平成17年度一橋大学附属図書館企画展示

オウエンから一橋へ : 消費組合の成立と展開

2. イギリスにおける協同組合思想 : 萌芽からロッチデール原則まで

2.3 ロッチデール公正先駆者組合の誕生と発展

1840年代、漸くにして産業革命の終熄を迎えたイギリス資本主義は飛躍的な生産力の高揚を招いたが、反面、深刻な矛盾を示しはじめ、いわゆる飢餓の40年代(hungry forties)をもたらした。

ランカシャの綿紡地帯ロッチデールにおいても、労働者は低賃金と長時間労働に苦しみ、生活は困窮の極にあった。こうした状況のなか、オウエンの協同組合思想の影響をうけていたフランネル織物工委員会は、ハワーズ(Charles Howarth 1814-1868)やスミジース(James Smithies 1819-1869)たちの協同組合店舗開設の意見をとりあげ、1844年、「ロッチデール公正先駆者組合」(The Rochdale Society of Equitable Pioneers)を開設した。 28人の労働者によってトード街に誕生した組合店舗は、最初は商品も4品目のみというささやかなものであった。
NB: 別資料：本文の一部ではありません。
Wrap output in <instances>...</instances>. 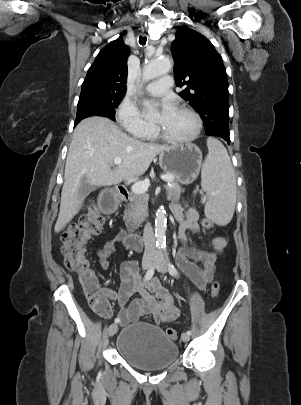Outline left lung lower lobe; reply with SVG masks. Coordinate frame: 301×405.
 Returning <instances> with one entry per match:
<instances>
[{"instance_id": "obj_1", "label": "left lung lower lobe", "mask_w": 301, "mask_h": 405, "mask_svg": "<svg viewBox=\"0 0 301 405\" xmlns=\"http://www.w3.org/2000/svg\"><path fill=\"white\" fill-rule=\"evenodd\" d=\"M212 136H219L226 140L228 143H230V138H229V133H218V134H213Z\"/></svg>"}]
</instances>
しかし、その後の先駆者組合の発展はめざましかった。1844年から1855年の間に組合員数50倍、基金総額約400倍にも増大した。1850年には、協同穀物製粉所を開設、1854年にはロッチデール生産協同組合が設立された。

一方、1852年に「産業・節約組合法」が成立すると、先駆者組合を模範とする消費協同組合が数多く生まれた。